Video Game Simulation Taking Hold In Energy Industry Training

Oliver Diaz, Founder and CEO, FuelFX

Complex technology realities come to life as Houston-based FuelFX takes energy industry training tools into a new era built on the technology of augmented reality.

Augmented reality enhances the viewer’s perception of reality by integrating 3D objects, sounds and information with the surrounding environment. Software installed on mobile devices leverage the camera viewfinder to “see” nearby objects and overlay augmented objects and information on the device screen, allowing the real world and virtual world to blend seamlessly.

Imagine being able to “walk” a new technician around a refinery and demonstrate the latest readings of tank pressure and temperature and the current maintenance schedule linked to real-time information systems. How about having virtual representations of refinery equipment that pop up from a training manual and tell students how they work? With augmented reality, all this is possible.

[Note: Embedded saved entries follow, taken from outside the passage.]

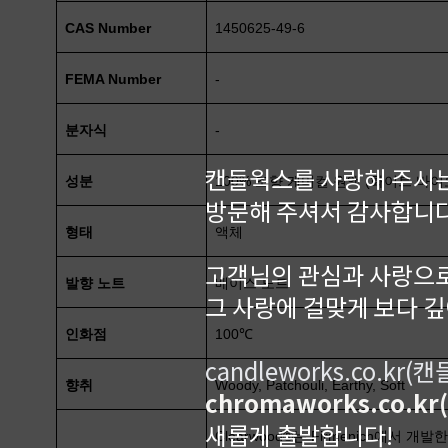
CAS Number
1450625-49-6
FEMA Number
-
분자식
-
캔들웍스를 사랑해 주시는
성분
100% 조향 케미컬 원액 (화이트 바이오 기
방문해 주셔서 감사합니다
형태
액체
고객님의 관심과 사랑으로
발향 노트
베이스 노트
그 사랑에 걸맞게 보다 
인화점
100℃
candleworks.co.kr(
향취
Woody, Patchouli, Earthy, Soft
chromaworks.co.k
새롭게 출발합니다!
Clearwood®는 Firmenich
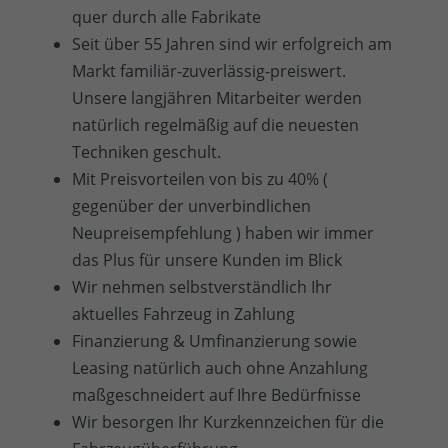
quer durch alle Fabrikate
Seit über 55 Jahren sind wir erfolgreich am
Markt familiär‐zuverlässig‐preiswert.
Unsere langjähren Mitarbeiter werden
natürlich regelmäßig auf die neuesten
Techniken geschult.
Mit Preisvorteilen von bis zu 40% (
gegenüber der unverbindlichen
Neupreisempfehlung ) haben wir immer
das Plus für unsere Kunden im Blick
Wir nehmen selbstverständlich Ihr
aktuelles Fahrzeug in Zahlung
Finanzierung & Umfinanzierung sowie
Leasing natürlich auch ohne Anzahlung
maßgeschneidert auf Ihre Bedürfnisse
Wir besorgen Ihr Kurzkennzeichen für die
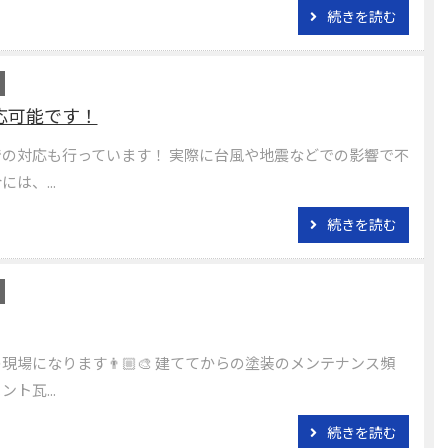
続きを読む
応可能です！
の対応も行っています！ 実際に台風や地震などでの影響で不
は、...
続きを読む
場になります👨🏼‍🎨 建ててからの塗装のメンテナンス頻
ト瓦...
続きを読む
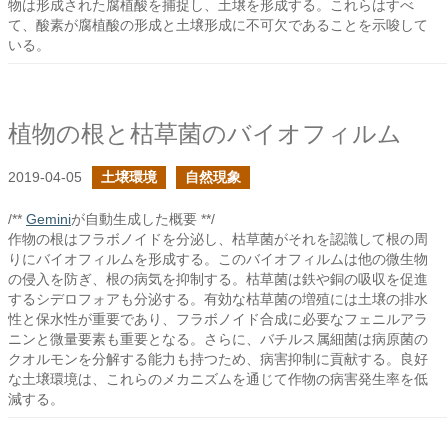
物は形成された腐植酸を捕捉し、土壌を形成する。これらはすべ
て、酸素が腐植酸の形成と土壌形成に不可欠であることを示唆して
いる。
植物の根と枯草菌のバイオフィルム
2019-04-05
土壌環境
自然現象
/**
Gemini
が自動生成した概要 **/
作物の根はフラボノイドを分泌し、枯草菌がそれを認識して根の周
りにバイオフィルムを形成する。このバイオフィルムは他の微生物
の侵入を防ぎ、根の病気を抑制する。枯草菌は鉄や銅の吸収を促進
するシデロフォアも分泌する。有効な枯草菌の増殖には土壌の排水
性と保水性が重要であり、フラボノイド合成に必要なフェニルアラ
ニンと微量要素も重要となる。さらに、バチルス属細菌は病原菌の
クオルモンを分解する能力も持つため、病害抑制に貢献する。良好
な土壌環境は、これらのメカニズムを通じて作物の病害発生率を低
減する。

In the diagram, blue represents the digital world (and the reality that can be digitally manipulated), while black represents the real world of tangible objects. By beginning at the lower-right corner and following the applications, the viewer sees all the digital capabilities that augmented reality brings to smart devices.

Those capabilities are nearly limitless: recognition functions (visual, speech, facial, object), spatial mapping, geo-positioning, 3D scanning – all with full collaboration and connectivity access. Equally vast are the real-world applications for these functions – not just training, but also:

• Construction of onsite virtual facilities using 3D blueprint overlays.
• Development of step-by-step procedural overlays for everything from safety to equipment identification.
• Use of real-time data for predictive visualization of facility operations.

Soon, with advances in personal display technology like Google Glass, the already thin barrier between the real and the digital world will become even less significant. The resulting realistic visualizations will make every past technical training technique, including hands on demonstration, essentially obsolete.

By integrating the real world with the virtual, augmented reality anchors information when and where people need it – through visual displays that help with way finding, business intelligence and technical visualization. The resulting combination of augmented reality visualizations and interactive multimedia creates integral tools that will improve energy industry efficiency, safety and training.

For energy companies and the businesses that service them, this creates a wide range of exciting new learning and communication applications:

• A refinery can be made “intelligent,” allowing trainers to give students a realistic look inside a tank and to access real-time information, such as temperature, pressure, fluid capacity and location in order to demonstrate safety precautions.

• A new offshore rig design can be shown as a portable table top model, complete with support vessels and deployment animation.

• In any exploration or production operation, a virtual guide can walk viewers through safety procedures, pointing out dangerous areas and showing what protective equipment to wear.

• Manufacturers of drilling and downhole tools can see inside a tool and show trainees how internal components work.

Such augmented reality applications can be accessed anywhere – online, via computer or as a smartphone app – and enable oil and gas executives, engineers, employees and customers to hold an entire industry in the palms of their hands and make it come alive.